Ricardo, who graduated from Katella High in 2006, understood about sacrifice. He'd grown up watching his mom, now a legal resident, scrape together a living by cleaning a Laundromat, selling homemade food, and washing other people's clothes.

What was slower to arrive was that same understanding about school.

"I realized the importance of getting an education, and that someday I was going to be able to be somebody," says Ricardo, who now helps his ailing mother by helping her clean the Laundromat.

But that dream is under threat.

In December, 2007 as he and two friends were leaving an apartment building and getting into his friend's car, a police officer apprehended one of his friends. Angry about what he considered an unprovoked apprehension, Ricardo says he confronted the officer demanding to know what crime his friend committed.

As a result, Ricardo was arrested for obstruction of justice, which landed him in Anaheim jail. That, in turn, led ICE officials to detain him and begin the deportation process for the move he made at age 7.

His family rallied behind Ricardo and got him out on bail.

That's when he began a turnaround that seemed improbable at the time. In the fall of 2008, he entered Fullerton College. Soon, he and others in an ethnic studies class were recruited to participate in a play written by a Fullerton College librarian.

The play, about the historic racial desegregation case that occurred here in Orange County (Mendez et al versus Westminster School District) opened Ricardo's eyes.

"I thought 'Wow, I've been missing out on this information for so long.' Maybe if I would have heard this in third grade, or junior high or high school I wouldn't have taken education for granted," says Ricardo.

Soon after that, Ricardo began speaking at local schools and community centers, sharing his upbringing and urging students to take their studies seriously.

He explains how Fullerton College has given him a new life with new goals: of creating a business that promotes renewable energy and eco-friendly homes in his community.

Yet now that his future is bright, he stands to lose it all if he's deported.

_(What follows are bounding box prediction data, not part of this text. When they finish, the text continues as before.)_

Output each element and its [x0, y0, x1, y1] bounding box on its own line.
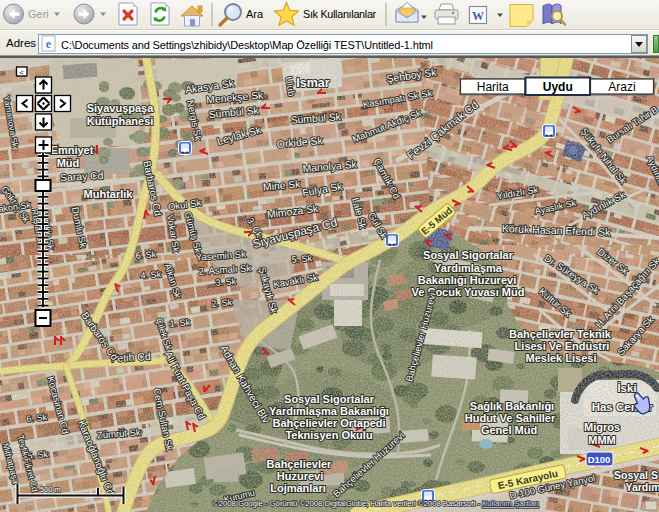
svg-text:1. Sk: 1. Sk [169, 317, 191, 328]
svg-text:Uydu: Uydu [543, 80, 573, 94]
svg-text:Muhtarlık: Muhtarlık [84, 188, 134, 200]
svg-text:Ara: Ara [246, 8, 264, 20]
svg-text:Saray Cd: Saray Cd [60, 170, 104, 183]
svg-text:Meslek Lisesi: Meslek Lisesi [526, 352, 597, 364]
svg-text:Harita: Harita [477, 80, 509, 94]
svg-text:Sosyal Sigortalar: Sosyal Sigortalar [423, 249, 514, 261]
svg-text:Kütüphanesi: Kütüphanesi [87, 115, 154, 127]
svg-text:e: e [46, 37, 52, 51]
svg-text:Sık Kullanılanlar: Sık Kullanılanlar [303, 8, 377, 20]
svg-text:Müd: Müd [57, 157, 80, 169]
svg-text:Emniyet: Emniyet [51, 144, 94, 156]
svg-text:Siyavuşpaşa: Siyavuşpaşa [87, 102, 155, 114]
svg-text:Huzurevi: Huzurevi [277, 470, 323, 482]
svg-text:MMM: MMM [588, 434, 616, 446]
svg-text:500 m: 500 m [40, 485, 61, 494]
svg-text:Arazi: Arazi [608, 80, 635, 94]
svg-text:Geri: Geri [28, 8, 49, 20]
svg-text:©2008 Google - Görüntü ©2008 D: ©2008 Google - Görüntü ©2008 DigitalGlob… [213, 499, 539, 508]
svg-text:6. Sk: 6. Sk [135, 249, 157, 260]
svg-text:Hudut Ve Sahiller: Hudut Ve Sahiller [465, 412, 556, 424]
svg-text:Migros: Migros [584, 421, 620, 433]
svg-text:Sosyal Sigortalar: Sosyal Sigortalar [284, 393, 375, 405]
svg-text:Bakanlığı Huzurevi: Bakanlığı Huzurevi [418, 274, 516, 286]
svg-text:W: W [472, 9, 484, 23]
svg-text:3. Sk: 3. Sk [215, 276, 237, 287]
svg-text:Bahçelievler Teknik: Bahçelievler Teknik [509, 328, 612, 340]
svg-text:Yardım: Yardım [625, 481, 659, 493]
svg-text:2. Sk: 2. Sk [211, 297, 233, 308]
svg-text:Sosyal S: Sosyal S [614, 469, 658, 481]
svg-text:<: < [19, 68, 24, 77]
svg-text:4. Sk: 4. Sk [140, 269, 162, 280]
svg-text:Yardımlaşma Bakanlığı: Yardımlaşma Bakanlığı [269, 405, 389, 417]
svg-text:Ismar: Ismar [296, 76, 329, 90]
svg-text:Lojmanları: Lojmanları [270, 482, 326, 494]
svg-text:Sağlık Bakanlığı: Sağlık Bakanlığı [470, 400, 554, 412]
svg-text:Bahçelievler: Bahçelievler [267, 458, 333, 470]
svg-text:Bahçelievler Ortapedi: Bahçelievler Ortapedi [272, 417, 385, 429]
svg-text:Teknisyen Okulu: Teknisyen Okulu [285, 429, 372, 441]
svg-text:İski: İski [617, 382, 636, 394]
svg-text:5. Sk: 5. Sk [291, 253, 313, 264]
svg-text:Yardımlaşma: Yardımlaşma [434, 262, 503, 274]
svg-text:D100: D100 [588, 454, 611, 465]
svg-text:Genel Müd: Genel Müd [481, 424, 537, 436]
svg-text:Lisesi Ve Endüstri: Lisesi Ve Endüstri [515, 340, 610, 352]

In May, after receiving a letter from ICE saying he had to voluntarily leave the country by June 9, he began alerting his friends of his possible deportation. Those friends — members of the Fullerton Dream Network chapter of the civil rights organization, the Coalition for Humane Immigrant Rights of Los Angeles – decided to launch a campaign to urge the federal government to stop Ricardo's deportation.

The chapter, comprised of students who advocate for federal and state legislation that would create a pathway for undocumented students like Ricardo to become legal residents, has so far collected about 5,000 handwritten signatures, and more 11,300 online signatures (via change.org.) in the last two weeks – the most for any one individual in the group's history.

On Friday, his attorney Jessica Dominguez, said she might request the courts to reopen Ricardo's case. For now, Ricardo says that all he can do is hope that the government sees the benefit of allowing him to stay.

"They already invested in us through public education... Wouldn't they want to see a return on their investment," he says.

"I know the person I am," he adds. "I'm far away from the person I used to be."